以下は、判例タイムズに掲載された記事をそのまま収録しています。オリジナルの判決文ではありません。

判決要旨

刑訴法第三〇一条にいわゆる犯罪事実に関する他の証拠が取り調べられた後とは犯罪事実に関する他の一切の証拠が取り調べられた後という意味ではなく自白の補強となるべき何等かの証拠が取調べられた後ならば適法に自白調書の取調を請求することが出来る趣旨と解す。

理由

刑訴法第三〇一条にいわゆる犯罪事実に関する他の証拠が取調べられた後とは犯罪事実に関する他の一切の証拠が取調べられた後という意味ではなく自白の補強となるべき何等かの証拠が取調べられた後ならば適法に自白調書の取調を請求することが出来る趣旨と解すべきところ本件につきこれを見るに原審公判調書によれば検察官は証拠により証明すべき事実を述べ次いて(一)証人永澤行雄(二)証人櫻庭貞子(三)証人畠山芳郎(四)証人何振順(五)証人齋藤芳太郎(六)証人佐々木勇(七)証人湊谷孝二郎(八)証人菊地英男(九)被告人の警察署における聴取書二通(十)被告人の検察官に対する第一回供述調書一通(十一)被告人の身許調査書の各取調を請求し右(一)ないし(八)の尋問については被告人が同意すればその尋問に代えて永澤行雄の始末書一通、櫻庭貞子の答申書一通、畠山芳郎の司法警察員作成の聴取書一通、何振順の始末書一通、齋藤芳太郎の被害始末書一通、湊谷孝二郎の佐々木勇に対する聴取書一通、菊地英男の始末書一通の取調を請求すると述べ右(一)(二)(三)の証人及び(九)の被告人に対する司法警察官警部代理巡査三浦省吾作成の聴取書により訴因第一の(1)(2)の事実(四)(五)の証人により訴因第二の(1)(2)の事実(六)の証人により訴因第三の(1)の事実(七)の証人により訴因第三の(2)訴因第四の(2)の事実(八)の証人により訴因第四の(3)の事実(九)の被告人に対する司法警察官巡査部長室岡近雄作成の第一回供述調書により訴因第一の(2)訴因第二の(2)訴因第三の(3)訴因第四の(1)(2)の事実(十一)により第五の事実を立証すると述べ弁護人は右書面全部を証拠とすることに同意し証拠調に異議がないと述べ裁判官は検察官請求の書面全部を採用して取調べる旨の決定を宣し検察官は前記書面を順次朗読した上被告人に示し裁判所に提出したことが明認しうる。
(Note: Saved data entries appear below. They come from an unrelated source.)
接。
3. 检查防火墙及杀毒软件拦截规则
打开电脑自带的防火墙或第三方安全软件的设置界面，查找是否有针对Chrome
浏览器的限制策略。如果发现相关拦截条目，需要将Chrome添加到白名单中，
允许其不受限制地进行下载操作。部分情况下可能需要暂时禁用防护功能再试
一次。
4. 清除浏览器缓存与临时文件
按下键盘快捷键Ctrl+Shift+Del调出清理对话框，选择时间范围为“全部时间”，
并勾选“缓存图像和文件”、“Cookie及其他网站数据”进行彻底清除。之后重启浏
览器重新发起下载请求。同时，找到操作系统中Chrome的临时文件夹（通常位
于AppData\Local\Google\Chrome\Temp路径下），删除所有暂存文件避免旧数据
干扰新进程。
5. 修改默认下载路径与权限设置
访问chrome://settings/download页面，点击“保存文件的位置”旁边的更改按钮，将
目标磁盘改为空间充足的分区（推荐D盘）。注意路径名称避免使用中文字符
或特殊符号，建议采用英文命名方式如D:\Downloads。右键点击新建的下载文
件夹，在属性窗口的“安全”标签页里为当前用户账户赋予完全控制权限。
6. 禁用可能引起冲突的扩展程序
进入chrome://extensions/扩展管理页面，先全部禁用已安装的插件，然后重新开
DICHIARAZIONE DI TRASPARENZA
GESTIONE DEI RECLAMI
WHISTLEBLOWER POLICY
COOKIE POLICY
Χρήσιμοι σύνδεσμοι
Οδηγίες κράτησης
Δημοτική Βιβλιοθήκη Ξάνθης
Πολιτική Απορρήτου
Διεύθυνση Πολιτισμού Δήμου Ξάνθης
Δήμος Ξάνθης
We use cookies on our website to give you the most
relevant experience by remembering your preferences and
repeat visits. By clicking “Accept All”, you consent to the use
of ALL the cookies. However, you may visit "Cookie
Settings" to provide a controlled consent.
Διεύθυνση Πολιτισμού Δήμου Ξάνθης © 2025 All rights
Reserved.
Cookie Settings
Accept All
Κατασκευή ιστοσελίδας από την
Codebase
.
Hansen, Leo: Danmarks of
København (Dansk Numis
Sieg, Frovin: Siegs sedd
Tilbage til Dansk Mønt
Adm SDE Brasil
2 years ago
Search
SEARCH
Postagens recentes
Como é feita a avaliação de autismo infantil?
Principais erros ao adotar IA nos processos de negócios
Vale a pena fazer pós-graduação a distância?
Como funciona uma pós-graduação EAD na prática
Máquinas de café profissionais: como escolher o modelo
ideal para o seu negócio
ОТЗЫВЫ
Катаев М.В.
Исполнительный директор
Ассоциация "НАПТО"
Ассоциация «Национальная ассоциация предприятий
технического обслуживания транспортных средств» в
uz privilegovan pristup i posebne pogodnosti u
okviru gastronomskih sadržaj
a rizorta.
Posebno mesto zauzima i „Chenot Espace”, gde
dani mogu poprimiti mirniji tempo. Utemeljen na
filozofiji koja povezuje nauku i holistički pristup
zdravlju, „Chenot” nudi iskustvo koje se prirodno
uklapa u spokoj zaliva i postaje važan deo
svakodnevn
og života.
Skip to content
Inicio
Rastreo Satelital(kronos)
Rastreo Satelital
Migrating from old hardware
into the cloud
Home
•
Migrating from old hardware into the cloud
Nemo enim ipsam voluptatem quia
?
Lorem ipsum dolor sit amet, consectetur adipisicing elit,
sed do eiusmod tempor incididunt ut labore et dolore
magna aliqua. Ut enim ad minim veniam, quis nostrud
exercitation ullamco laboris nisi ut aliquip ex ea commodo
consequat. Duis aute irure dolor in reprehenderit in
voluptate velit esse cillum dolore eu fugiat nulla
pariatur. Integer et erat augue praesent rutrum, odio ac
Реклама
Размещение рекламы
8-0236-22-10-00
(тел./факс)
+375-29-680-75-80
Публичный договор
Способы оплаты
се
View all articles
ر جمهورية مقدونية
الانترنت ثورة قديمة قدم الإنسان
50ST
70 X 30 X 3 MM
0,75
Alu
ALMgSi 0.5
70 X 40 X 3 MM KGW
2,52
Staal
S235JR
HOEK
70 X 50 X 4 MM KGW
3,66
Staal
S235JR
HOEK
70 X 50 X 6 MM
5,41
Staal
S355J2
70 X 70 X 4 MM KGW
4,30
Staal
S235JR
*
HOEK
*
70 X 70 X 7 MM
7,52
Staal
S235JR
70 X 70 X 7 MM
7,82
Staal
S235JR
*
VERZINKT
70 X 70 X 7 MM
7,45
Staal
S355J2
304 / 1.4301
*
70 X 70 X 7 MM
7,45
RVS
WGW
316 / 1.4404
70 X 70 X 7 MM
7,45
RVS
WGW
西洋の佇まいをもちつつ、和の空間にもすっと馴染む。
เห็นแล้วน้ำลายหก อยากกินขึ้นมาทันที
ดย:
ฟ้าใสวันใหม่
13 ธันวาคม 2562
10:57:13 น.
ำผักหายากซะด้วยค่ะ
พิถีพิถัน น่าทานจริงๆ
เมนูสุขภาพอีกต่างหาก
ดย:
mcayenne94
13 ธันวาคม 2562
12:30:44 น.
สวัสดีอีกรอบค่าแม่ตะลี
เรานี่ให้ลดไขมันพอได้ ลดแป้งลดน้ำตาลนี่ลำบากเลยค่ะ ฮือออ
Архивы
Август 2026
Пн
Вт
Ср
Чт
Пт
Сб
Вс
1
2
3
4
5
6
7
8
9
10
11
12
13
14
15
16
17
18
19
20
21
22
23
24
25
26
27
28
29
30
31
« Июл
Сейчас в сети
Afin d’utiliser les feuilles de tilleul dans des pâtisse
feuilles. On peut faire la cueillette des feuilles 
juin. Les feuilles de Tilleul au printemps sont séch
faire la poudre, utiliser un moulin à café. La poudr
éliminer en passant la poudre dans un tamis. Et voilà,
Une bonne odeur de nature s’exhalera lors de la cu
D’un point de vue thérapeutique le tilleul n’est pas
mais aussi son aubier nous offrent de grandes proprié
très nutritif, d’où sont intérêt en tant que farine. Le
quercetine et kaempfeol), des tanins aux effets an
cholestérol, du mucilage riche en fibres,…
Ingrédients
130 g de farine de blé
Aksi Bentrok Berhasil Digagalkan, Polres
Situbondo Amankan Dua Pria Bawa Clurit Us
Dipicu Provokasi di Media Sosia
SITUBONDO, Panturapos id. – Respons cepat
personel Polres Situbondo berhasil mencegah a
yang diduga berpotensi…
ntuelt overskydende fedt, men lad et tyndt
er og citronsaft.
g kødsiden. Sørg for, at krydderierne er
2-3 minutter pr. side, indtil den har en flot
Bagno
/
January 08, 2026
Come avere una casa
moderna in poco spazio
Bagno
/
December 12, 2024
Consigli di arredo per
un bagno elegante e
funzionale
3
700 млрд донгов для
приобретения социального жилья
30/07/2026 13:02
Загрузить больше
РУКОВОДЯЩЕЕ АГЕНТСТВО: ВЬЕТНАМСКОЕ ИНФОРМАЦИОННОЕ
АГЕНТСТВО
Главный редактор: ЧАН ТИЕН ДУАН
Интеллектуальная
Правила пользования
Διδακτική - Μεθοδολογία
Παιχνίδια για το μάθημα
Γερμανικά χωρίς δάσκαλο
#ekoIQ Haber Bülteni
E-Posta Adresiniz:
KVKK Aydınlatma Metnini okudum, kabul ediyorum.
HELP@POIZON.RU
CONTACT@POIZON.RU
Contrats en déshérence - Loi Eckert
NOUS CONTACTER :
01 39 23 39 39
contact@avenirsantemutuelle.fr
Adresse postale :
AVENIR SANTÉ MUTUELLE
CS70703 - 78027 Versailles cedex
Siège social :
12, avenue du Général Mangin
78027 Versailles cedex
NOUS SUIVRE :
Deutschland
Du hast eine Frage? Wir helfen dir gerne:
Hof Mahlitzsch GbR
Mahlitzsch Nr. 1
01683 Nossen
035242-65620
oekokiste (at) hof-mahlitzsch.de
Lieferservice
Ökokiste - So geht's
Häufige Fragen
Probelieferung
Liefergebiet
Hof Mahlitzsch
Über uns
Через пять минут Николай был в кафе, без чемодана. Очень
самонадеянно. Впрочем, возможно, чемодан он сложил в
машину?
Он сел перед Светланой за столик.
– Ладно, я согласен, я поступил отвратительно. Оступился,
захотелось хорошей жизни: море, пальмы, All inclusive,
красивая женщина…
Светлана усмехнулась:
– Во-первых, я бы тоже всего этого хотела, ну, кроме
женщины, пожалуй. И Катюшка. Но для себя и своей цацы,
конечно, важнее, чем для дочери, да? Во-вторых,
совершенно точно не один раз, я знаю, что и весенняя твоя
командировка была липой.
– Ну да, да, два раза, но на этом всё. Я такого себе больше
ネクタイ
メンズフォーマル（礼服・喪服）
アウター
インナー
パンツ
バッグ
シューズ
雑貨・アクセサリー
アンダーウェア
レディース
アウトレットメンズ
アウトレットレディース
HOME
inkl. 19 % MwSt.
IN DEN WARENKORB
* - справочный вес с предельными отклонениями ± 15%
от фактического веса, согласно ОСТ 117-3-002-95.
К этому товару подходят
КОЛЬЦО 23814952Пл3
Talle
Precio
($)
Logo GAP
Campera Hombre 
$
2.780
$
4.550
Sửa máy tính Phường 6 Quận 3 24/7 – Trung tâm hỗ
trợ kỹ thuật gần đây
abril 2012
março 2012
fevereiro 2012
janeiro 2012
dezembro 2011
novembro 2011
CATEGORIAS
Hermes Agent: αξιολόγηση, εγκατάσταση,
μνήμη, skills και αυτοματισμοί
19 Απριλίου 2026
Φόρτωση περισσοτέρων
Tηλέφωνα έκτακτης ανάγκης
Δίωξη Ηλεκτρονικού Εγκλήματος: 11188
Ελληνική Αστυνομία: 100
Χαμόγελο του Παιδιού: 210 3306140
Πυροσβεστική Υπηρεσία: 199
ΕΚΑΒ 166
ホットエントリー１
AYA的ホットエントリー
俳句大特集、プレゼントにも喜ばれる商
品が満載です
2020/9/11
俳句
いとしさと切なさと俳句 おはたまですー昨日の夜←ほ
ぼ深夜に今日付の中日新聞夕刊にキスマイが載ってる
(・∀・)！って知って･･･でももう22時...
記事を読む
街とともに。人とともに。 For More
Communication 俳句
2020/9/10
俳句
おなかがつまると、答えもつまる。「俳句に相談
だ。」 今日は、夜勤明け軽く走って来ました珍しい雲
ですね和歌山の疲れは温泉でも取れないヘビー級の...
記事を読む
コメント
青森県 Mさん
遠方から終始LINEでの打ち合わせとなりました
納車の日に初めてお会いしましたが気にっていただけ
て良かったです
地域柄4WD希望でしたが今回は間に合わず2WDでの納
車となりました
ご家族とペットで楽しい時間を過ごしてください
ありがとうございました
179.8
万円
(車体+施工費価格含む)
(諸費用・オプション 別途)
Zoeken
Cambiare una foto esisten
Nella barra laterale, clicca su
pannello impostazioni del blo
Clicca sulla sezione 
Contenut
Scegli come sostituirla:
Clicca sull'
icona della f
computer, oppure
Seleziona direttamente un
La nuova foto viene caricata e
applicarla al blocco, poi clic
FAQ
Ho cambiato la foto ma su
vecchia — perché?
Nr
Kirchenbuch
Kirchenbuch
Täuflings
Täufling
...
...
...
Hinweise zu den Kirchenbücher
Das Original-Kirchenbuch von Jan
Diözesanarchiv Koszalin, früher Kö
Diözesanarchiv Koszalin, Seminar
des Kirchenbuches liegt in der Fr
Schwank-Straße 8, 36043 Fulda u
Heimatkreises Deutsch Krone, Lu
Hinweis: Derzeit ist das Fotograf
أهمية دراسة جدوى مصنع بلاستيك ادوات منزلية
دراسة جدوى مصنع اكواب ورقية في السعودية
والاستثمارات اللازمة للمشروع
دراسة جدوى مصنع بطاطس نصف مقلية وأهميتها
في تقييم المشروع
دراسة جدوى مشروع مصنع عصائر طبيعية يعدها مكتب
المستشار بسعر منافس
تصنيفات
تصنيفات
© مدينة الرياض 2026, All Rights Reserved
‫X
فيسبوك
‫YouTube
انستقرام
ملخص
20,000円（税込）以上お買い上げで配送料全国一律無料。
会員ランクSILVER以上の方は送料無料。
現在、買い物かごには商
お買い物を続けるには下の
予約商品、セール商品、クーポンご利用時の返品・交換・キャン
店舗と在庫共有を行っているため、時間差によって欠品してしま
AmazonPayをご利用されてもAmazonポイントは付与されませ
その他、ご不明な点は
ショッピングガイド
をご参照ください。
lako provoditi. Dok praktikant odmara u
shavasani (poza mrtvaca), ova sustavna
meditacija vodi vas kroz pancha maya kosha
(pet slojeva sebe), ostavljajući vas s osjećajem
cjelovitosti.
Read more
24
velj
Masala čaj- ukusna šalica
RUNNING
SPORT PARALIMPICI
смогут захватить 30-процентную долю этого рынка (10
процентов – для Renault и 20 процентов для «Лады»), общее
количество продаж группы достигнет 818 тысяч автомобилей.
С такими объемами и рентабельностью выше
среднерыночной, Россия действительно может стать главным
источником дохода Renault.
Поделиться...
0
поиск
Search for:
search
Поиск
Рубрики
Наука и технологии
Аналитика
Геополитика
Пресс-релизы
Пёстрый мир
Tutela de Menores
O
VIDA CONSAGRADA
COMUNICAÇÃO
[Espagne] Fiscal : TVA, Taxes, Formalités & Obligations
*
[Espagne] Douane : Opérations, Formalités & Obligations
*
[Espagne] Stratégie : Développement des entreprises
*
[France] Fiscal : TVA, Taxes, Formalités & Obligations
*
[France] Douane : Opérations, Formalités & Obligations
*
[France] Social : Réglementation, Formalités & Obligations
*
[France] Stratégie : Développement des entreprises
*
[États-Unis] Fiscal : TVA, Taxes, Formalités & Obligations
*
そしてこれらの証拠調に対し被告人及び弁護人から何等異議の申立がなかつたことも認めえられる。してみれば(九)(十)に該当する自白調書は一部の証拠調終了後引き続いてなされたものと認めるを相当とすべく(九)(十)の証拠の取調について違法の点があるということは出来ない。